Top of SUPPLIED DATA

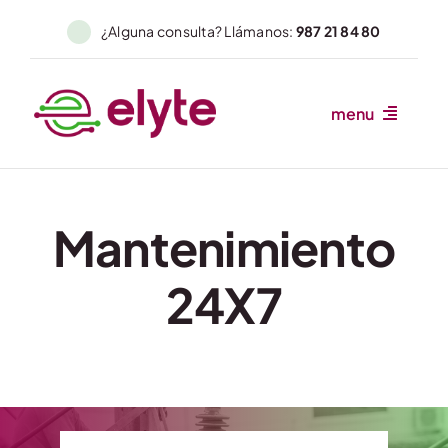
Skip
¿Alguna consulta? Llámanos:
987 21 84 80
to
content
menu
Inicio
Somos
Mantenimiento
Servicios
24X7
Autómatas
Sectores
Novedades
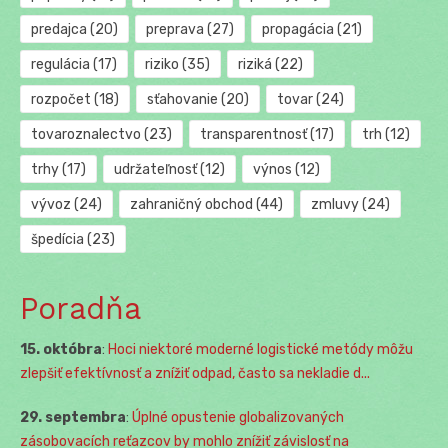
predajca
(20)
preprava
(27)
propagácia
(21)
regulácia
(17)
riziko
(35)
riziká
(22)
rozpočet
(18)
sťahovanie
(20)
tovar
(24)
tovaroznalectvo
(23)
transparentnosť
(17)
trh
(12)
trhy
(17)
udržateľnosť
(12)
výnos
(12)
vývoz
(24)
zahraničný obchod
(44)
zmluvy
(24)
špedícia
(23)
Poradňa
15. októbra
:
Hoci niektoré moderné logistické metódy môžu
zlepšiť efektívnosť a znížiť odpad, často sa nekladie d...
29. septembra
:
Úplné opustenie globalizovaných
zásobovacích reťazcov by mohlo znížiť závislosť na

Bottom of SUPPLIED DATA
Top of SUPPLIED DATA

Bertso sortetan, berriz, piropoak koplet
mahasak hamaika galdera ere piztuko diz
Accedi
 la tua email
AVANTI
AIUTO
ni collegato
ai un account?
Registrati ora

Bottom of SUPPLIED DATA

(THE TASK): Please return every line of the material above that includes "znížiť".

(TASK RESPONSE):
zlepšiť efektívnosť a znížiť odpad, často sa nekladie d...
zásobovacích reťazcov by mohlo znížiť závislosť na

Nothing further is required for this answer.